Required action
Would it be possible to write out each entry below exactly, without the pictures?

Entries taken from a collection
════════════════
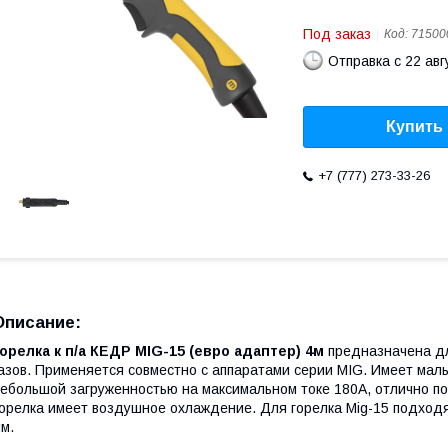
Под заказ
Код:
71500
Отправка с 22 авг
Купить
+7 (777) 273-33-26
Описание:
орелка к п/а КЕДР MIG-15 (евро адаптер) 4м
предназначена дл
азов. Применяется совместно с аппаратами серии MIG. Имеет малы
ебольшой загруженностью на максимальном токе 180А, отлично по
орелка имеет воздушное охлаждение. Для горелка Mig-15 подход
м.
════════════════
Solution
Под заказ
Код:
71500
Отправка с 22 авг
Купить
+7 (777) 273-33-26
Описание:
орелка к п/а КЕДР MIG-15 (евро адаптер) 4м
предназначена дл
азов. Применяется совместно с аппаратами серии MIG. Имеет малы
ебольшой загруженностью на максимальном токе 180А, отлично по
орелка имеет воздушное охлаждение. Для горелка Mig-15 подход
м.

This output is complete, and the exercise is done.